━━━ Given records

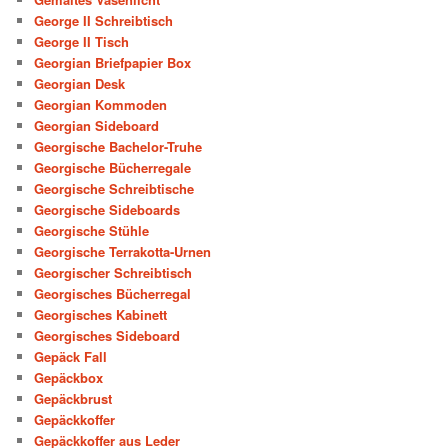
George II Schreibtisch
George II Tisch
Georgian Briefpapier Box
Georgian Desk
Georgian Kommoden
Georgian Sideboard
Georgische Bachelor-Truhe
Georgische Bücherregale
Georgische Schreibtische
Georgische Sideboards
Georgische Stühle
Georgische Terrakotta-Urnen
Georgischer Schreibtisch
Georgisches Bücherregal
Georgisches Kabinett
Georgisches Sideboard
Gepäck Fall
Gepäckbox
Gepäckbrust
Gepäckkoffer
Gepäckkoffer aus Leder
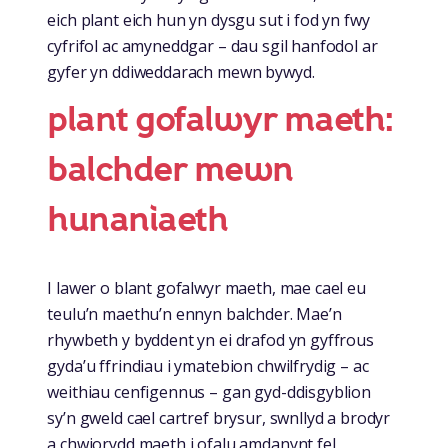
eich plant eich hun yn dysgu sut i fod yn fwy
cyfrifol ac amyneddgar – dau sgil hanfodol ar
gyfer yn ddiweddarach mewn bywyd.
plant gofalwyr maeth:
balchder mewn
hunaniaeth
I lawer o blant gofalwyr maeth, mae cael eu
teulu’n maethu’n ennyn balchder. Mae’n
rhywbeth y byddent yn ei drafod yn gyffrous
gyda’u ffrindiau i ymatebion chwilfrydig – ac
weithiau cenfigennus – gan gyd-ddisgyblion
sy’n gweld cael cartref brysur, swnllyd a brodyr
a chwiorydd maeth i ofalu amdanynt fel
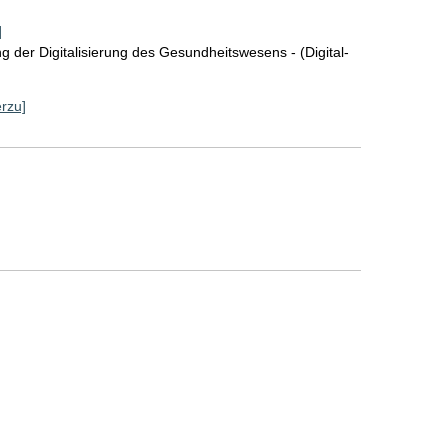
]
 der Digitalisierung des Gesundheitswesens - (Digital-
erzu]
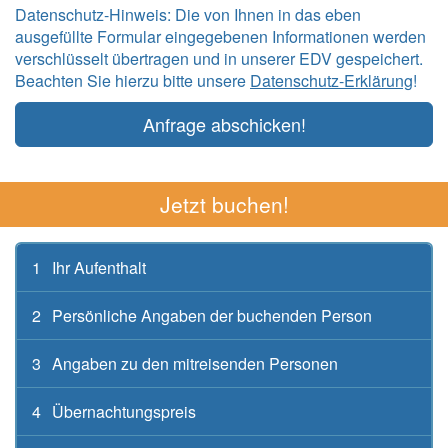
Datenschutz-Hinweis: Die von Ihnen in das eben
ausgefüllte Formular eingegebenen Informationen werden
verschlüsselt übertragen und in unserer EDV gespeichert.
Beachten Sie hierzu bitte unsere
Datenschutz-Erklärung
!
Anfrage abschicken!
Jetzt buchen!
1
Ihr Aufenthalt
2
Persönliche Angaben der buchenden Person
3
Angaben zu den mitreisenden Personen
4
Übernachtungspreis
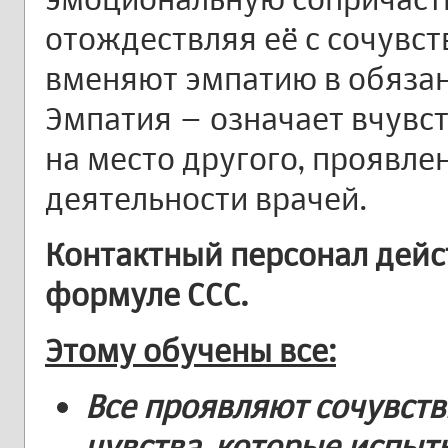
отождествляя её с сочувс
вменяют эмпатию в обяза
Эмпатия – означает вчувст
на место другого, проявле
деятельности врачей.
Контактный персонал дейст
формуле ССС.
Этому обучены все:
Все проявляют
сочувств
чувства, которые испыт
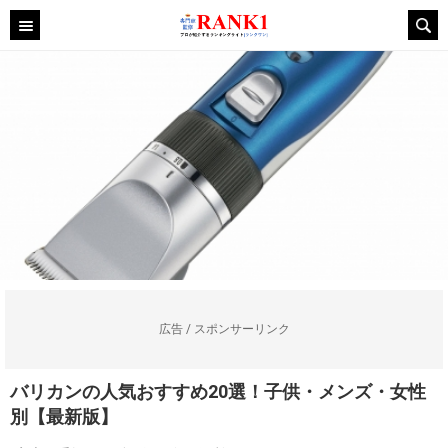
広告 / スポンサーリンク
バリカンの人気おすすめ20選！子供・メンズ・女性
別【最新版】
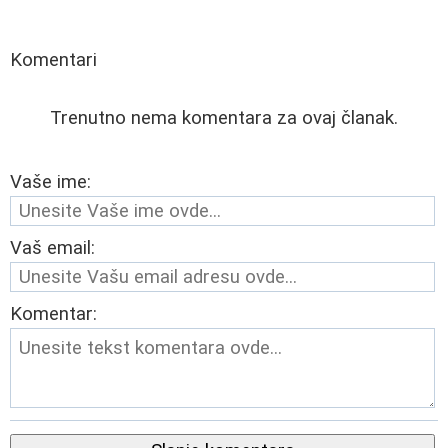
Komentari
Trenutno nema komentara za ovaj članak.
Vaše ime:
Vaš email:
Komentar:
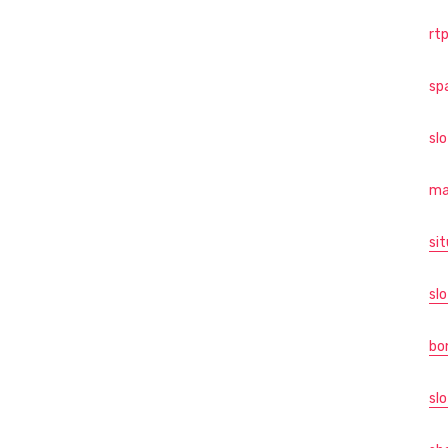
rtp
sp
sl
ma
sit
slo
bo
slo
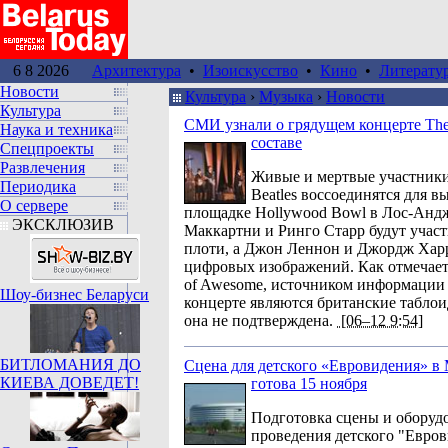
6 8 2026
Архитектура
•
Изоискусство
•
Кино
•
Литерату
Новости
Культура
›
Музыка
›
Новости
Культура
СМИ узнали о грядущем концерте The 
Наука и техника
составе
Спецпроекты
Развлечения
Живые и мертвые участник
Периодика
Beatles воссоединятся для в
О сервере
площадке Hollywood Bowl в Лос-Андж
ЭКСКЛЮЗИВ
Маккартни и Ринго Старр будут участ
плоти, а Джон Леннон и Джордж Харр
цифровых изображений. Как отмечает
of Awesome, источником информации
Шоу-бизнес Беларуси
концерте являются британские табло
она не подтверждена.
[06–12 9:54]
БИТЛОМАНИЯ ДО
Сцена для детского «Евровидения» в 
КИЕВА ДОВЕДЕТ!
готова 15 ноября
Подготовка сцены и оборуд
проведения детского "Евров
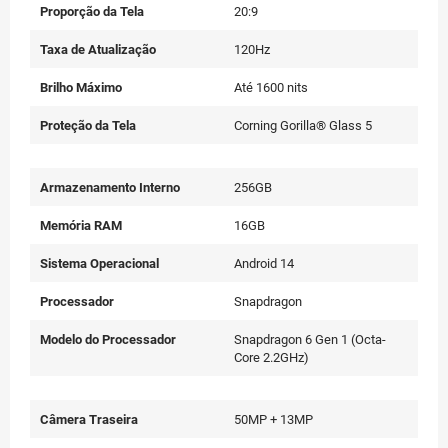
Proporção da Tela
20:9
Taxa de Atualização
120Hz
Brilho Máximo
Até 1600 nits
Proteção da Tela
Corning Gorilla® Glass 5
Armazenamento Interno
256GB
Memória RAM
16GB
Sistema Operacional
Android 14
Processador
Snapdragon
Modelo do Processador
Snapdragon 6 Gen 1 (Octa-
Core 2.2GHz)
Câmera Traseira
50MP + 13MP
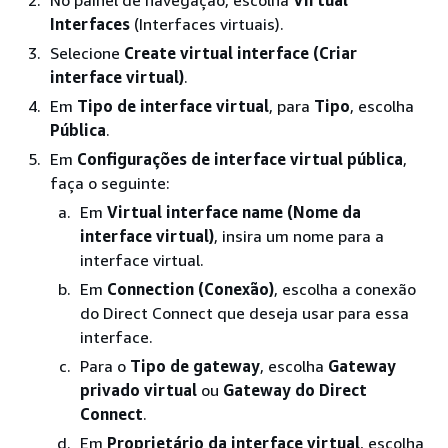
Interfaces
(Interfaces virtuais).
Selecione
Create virtual interface (Criar
interface virtual)
.
Em
Tipo de interface virtual
, para
Tipo
, escolha
Pública
.
Em
Configurações de interface virtual pública
,
faça o seguinte:
Em
Virtual interface name (Nome da
interface virtual)
, insira um nome para a
interface virtual.
Em
Connection (Conexão)
, escolha a conexão
do Direct Connect que deseja usar para essa
interface.
Para o
Tipo de gateway
, escolha
Gateway
privado virtual
ou
Gateway do Direct
Connect
.
Em
Proprietário da interface virtual
, escolha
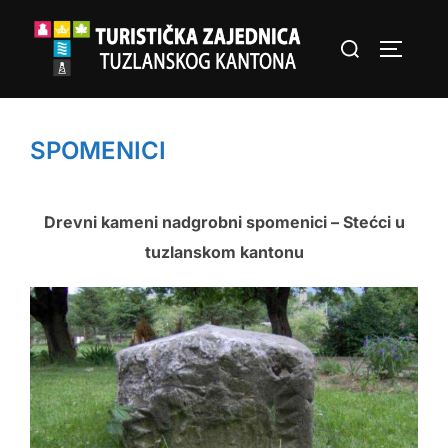
Skip
Search
to
TOGGLE
for:
content
SPOMENICI
Drevni kameni nadgrobni spomenici – Stećci u
tuzlanskom kantonu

━━━━━━

Apply a filter to the listing above so that only lines with "balchder" are kept, and copy those lines.

■ Expected output
balchder mewn
teulu’n maethu’n ennyn balchder. Mae’n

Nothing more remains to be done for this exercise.